■ Data for this exercise
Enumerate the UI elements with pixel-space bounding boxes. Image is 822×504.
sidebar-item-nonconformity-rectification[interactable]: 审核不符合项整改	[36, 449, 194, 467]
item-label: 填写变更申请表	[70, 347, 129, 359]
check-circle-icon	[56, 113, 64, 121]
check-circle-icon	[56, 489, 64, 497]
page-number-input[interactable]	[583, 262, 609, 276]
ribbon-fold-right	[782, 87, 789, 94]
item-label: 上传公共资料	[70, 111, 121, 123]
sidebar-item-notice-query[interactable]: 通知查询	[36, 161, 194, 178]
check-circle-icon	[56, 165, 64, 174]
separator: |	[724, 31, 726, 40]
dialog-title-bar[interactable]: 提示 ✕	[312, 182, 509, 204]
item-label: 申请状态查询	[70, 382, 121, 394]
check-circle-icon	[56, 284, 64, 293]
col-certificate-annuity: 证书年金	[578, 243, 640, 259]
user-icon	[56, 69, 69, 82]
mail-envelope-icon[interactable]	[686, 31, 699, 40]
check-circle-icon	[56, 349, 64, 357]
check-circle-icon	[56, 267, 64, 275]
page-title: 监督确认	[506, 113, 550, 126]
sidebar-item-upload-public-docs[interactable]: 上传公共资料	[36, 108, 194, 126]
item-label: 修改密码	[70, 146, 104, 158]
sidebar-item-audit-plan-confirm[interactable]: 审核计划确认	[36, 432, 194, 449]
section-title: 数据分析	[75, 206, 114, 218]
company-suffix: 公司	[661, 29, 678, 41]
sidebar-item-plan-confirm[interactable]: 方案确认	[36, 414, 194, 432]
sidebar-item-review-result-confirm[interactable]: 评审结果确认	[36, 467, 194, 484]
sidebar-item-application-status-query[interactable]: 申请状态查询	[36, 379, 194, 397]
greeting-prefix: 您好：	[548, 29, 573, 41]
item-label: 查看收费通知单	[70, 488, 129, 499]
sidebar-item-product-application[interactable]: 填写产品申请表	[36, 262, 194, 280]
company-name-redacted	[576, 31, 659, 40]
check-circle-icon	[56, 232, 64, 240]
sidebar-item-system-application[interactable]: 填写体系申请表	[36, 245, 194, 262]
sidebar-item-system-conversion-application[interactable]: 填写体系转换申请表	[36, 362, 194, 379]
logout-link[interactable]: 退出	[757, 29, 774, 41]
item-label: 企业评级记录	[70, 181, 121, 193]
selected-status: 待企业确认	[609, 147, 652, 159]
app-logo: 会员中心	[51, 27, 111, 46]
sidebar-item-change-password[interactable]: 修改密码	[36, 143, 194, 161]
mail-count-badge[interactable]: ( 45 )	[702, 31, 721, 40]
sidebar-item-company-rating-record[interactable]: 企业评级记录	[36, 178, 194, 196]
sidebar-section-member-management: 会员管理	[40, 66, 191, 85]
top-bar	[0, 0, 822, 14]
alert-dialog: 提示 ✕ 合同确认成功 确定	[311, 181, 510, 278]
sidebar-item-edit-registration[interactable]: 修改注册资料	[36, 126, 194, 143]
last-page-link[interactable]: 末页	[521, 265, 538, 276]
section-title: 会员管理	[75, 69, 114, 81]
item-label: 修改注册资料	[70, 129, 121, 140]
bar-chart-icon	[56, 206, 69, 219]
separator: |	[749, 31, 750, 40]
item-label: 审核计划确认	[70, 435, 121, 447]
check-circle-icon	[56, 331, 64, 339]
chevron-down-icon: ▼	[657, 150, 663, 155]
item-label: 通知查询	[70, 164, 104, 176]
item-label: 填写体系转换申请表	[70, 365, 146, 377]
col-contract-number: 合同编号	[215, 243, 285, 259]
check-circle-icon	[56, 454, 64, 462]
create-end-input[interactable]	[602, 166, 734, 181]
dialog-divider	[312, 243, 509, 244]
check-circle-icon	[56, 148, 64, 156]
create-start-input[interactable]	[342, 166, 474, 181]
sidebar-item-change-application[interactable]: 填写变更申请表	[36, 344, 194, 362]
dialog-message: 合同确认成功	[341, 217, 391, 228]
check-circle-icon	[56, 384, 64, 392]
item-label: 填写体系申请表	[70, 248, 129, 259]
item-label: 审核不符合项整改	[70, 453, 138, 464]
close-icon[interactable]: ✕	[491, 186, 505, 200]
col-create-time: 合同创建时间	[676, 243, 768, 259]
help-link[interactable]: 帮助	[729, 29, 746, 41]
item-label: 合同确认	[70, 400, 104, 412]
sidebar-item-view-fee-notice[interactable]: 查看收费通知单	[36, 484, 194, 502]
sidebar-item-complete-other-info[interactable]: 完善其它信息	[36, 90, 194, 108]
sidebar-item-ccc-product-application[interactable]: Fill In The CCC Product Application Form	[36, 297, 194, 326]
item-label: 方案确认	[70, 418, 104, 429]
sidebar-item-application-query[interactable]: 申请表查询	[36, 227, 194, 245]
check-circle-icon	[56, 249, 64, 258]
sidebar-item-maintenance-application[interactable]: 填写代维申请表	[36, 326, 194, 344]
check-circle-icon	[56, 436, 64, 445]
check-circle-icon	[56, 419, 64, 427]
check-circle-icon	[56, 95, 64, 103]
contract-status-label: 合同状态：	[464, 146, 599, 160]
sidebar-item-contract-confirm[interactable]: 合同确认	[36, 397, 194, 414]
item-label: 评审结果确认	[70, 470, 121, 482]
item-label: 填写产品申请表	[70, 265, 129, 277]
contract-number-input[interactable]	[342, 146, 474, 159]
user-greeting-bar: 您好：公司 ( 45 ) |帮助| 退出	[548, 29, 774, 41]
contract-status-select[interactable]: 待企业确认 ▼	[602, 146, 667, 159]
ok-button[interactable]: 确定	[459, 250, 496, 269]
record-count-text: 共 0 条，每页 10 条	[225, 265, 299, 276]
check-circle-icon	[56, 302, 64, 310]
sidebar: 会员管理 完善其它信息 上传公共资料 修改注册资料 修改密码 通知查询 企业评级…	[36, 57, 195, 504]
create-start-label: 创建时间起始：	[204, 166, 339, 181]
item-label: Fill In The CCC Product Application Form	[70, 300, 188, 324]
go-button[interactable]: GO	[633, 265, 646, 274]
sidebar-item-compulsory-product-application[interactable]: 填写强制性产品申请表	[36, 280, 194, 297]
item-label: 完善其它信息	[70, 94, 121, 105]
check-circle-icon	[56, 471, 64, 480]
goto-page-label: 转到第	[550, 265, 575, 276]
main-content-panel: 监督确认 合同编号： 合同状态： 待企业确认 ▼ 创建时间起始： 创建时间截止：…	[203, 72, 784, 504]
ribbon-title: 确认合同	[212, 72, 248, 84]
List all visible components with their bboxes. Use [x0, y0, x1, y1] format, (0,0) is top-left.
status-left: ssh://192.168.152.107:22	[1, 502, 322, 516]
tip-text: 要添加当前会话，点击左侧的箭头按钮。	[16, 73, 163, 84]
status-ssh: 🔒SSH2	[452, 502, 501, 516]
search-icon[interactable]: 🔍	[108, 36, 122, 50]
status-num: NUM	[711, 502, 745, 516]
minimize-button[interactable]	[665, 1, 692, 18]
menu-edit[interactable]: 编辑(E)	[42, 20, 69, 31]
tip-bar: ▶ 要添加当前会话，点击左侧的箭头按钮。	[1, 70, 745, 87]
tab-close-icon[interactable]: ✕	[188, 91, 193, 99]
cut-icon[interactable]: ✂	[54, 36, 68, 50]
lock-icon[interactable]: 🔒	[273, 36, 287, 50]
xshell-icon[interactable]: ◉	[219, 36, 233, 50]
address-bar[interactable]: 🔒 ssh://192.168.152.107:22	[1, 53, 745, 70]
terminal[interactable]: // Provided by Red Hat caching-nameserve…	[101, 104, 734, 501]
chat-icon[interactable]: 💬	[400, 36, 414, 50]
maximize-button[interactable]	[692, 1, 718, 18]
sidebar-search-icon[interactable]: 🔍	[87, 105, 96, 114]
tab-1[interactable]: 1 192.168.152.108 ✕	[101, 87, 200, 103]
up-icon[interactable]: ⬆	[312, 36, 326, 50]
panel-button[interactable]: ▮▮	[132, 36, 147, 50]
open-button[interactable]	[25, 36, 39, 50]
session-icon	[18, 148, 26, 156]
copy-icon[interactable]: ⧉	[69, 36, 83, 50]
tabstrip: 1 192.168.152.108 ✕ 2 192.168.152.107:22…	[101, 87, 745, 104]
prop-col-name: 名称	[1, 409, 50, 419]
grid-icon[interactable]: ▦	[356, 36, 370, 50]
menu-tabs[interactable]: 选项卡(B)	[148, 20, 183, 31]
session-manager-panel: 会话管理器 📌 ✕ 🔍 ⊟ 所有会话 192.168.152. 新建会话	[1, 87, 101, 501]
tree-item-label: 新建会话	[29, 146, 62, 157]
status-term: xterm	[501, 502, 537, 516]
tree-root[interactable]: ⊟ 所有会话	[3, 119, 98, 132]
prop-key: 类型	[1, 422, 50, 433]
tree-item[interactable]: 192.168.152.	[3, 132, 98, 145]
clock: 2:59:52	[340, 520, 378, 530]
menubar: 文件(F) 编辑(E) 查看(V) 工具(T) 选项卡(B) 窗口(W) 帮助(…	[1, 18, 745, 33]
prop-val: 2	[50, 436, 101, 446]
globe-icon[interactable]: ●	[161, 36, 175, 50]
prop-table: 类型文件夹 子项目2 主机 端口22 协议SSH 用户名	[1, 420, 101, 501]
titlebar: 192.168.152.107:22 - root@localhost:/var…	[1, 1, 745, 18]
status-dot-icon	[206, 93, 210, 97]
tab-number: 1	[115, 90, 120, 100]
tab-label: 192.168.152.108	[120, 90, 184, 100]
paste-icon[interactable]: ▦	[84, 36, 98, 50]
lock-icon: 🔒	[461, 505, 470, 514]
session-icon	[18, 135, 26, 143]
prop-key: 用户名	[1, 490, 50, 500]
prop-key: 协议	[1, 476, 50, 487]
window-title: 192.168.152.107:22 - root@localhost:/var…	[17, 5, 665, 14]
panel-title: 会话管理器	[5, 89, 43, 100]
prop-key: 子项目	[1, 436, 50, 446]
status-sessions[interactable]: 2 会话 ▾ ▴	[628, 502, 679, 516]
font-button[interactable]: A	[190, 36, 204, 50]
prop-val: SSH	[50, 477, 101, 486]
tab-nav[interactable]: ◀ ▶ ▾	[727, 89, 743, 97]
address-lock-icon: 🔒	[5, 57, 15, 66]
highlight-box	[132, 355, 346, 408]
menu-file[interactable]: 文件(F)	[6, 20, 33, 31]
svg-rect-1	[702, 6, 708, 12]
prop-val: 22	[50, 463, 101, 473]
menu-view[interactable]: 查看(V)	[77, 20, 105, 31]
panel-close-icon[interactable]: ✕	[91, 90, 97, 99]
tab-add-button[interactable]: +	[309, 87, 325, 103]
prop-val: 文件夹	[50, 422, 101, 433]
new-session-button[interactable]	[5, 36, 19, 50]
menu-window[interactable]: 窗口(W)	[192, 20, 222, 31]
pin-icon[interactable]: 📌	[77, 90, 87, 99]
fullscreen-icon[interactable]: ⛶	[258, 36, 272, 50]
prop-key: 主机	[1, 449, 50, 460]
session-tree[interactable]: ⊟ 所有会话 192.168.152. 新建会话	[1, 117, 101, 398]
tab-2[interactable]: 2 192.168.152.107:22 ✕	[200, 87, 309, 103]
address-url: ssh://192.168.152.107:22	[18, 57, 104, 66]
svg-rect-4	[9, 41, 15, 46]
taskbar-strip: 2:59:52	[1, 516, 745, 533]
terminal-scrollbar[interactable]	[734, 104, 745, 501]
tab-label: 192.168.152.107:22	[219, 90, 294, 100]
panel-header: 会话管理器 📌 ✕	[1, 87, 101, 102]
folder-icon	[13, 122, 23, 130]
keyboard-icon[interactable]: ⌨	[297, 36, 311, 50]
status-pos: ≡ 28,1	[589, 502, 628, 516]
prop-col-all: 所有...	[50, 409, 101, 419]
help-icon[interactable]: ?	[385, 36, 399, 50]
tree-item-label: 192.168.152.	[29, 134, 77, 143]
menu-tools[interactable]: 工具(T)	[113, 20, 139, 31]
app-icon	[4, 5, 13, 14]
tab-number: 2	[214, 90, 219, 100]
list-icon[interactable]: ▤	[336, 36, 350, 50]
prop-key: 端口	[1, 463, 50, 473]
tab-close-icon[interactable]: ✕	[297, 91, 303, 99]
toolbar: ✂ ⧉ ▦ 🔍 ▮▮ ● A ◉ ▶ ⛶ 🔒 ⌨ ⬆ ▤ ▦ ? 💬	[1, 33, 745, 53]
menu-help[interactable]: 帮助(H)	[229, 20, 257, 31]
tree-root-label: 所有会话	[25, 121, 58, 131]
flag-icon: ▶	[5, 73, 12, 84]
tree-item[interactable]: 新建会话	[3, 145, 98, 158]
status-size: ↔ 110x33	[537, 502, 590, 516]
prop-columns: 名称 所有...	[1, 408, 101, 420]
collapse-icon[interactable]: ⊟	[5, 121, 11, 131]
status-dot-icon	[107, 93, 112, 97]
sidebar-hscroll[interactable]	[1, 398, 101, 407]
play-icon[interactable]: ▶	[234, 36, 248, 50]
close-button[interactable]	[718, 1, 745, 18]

■ Problem description
Search the records above for the string "合同状态". Report each line that has it.

■ Completed task
contract-status-label: 合同状态：	[464, 146, 599, 160]
main-content-panel: 监督确认 合同编号： 合同状态： 待企业确认 ▼ 创建时间起始： 创建时间截止：…	[203, 72, 784, 504]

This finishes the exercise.